File: closingBrace.h
}Yeah, exactly, our closingBrace.h file simply contains one character. The closing curly brace itself --> }
Now take a look at the below code,
int addNumber(int x, int y)
{
return x + y;
#include "closingBrace.h"What do you think will happen if we compile this file?
Well, it will compile properly without any errors.
Why is that?
Well, if you create the 2 files above in Microsoft Visual Studio and compile them, you can then see in your project a file with the extension .i in particular you will see a file called: closingBrace.i
What this file is, is simply a file that is generated by the Microsoft Visual Studio compiler and it simply contains the contantes of the output of the preprocessor.

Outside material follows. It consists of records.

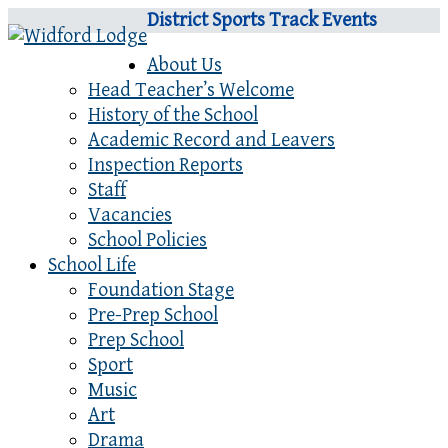
District Sports Track Events
About Us
Head Teacher’s Welcome
History of the School
Academic Record and Leavers
Inspection Reports
Staff
Vacancies
School Policies
School Life
Foundation Stage
Pre-Prep School
Prep School
Sport
Music
Art
Drama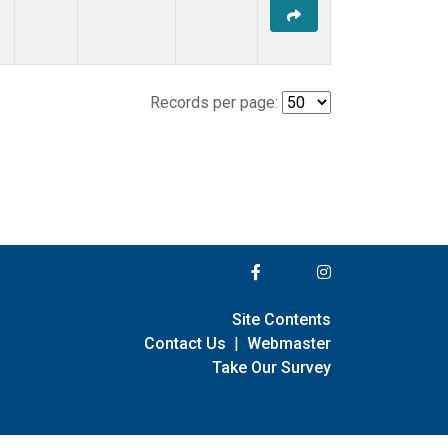
Records per page:
Site Contents
Contact Us
|
Webmaster
Take Our Survey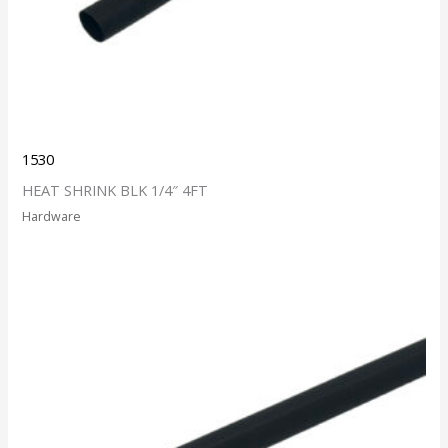
1530
HEAT SHRINK BLK 1/4″ 4FT
Hardware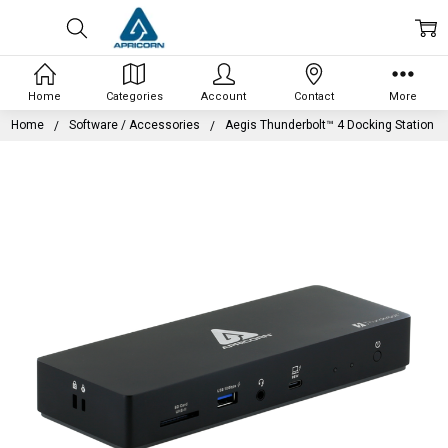
Home
Categories
Account
Contact
More
Home
Software / Accessories
Aegis Thunderbolt™ 4 Docking Station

Well if you go on and open that file you will see the following contents:
int addNumber(int x, int y)
{
return x + y;
}Does it remind you of anything?
Well that was the proof that the preprocessor translated our #include "closingBrace.h" statement into a simple } character. And that is because it literally copy pasted the contents of the closingBrance.h file and replaced our #include statement with that content, and since we simply had only a } inside that file, that's what it copy pasted on that particular line that we placed our statement.
And that's all there is to it about the #include preprocessor statement and also about how we do use header files aka .h files in C++!
You can have a look at this particular excellent video, from where I got most of the things I wrote here about how the C++ compiler works! Congratulations to the amazingly knowledgable video creator.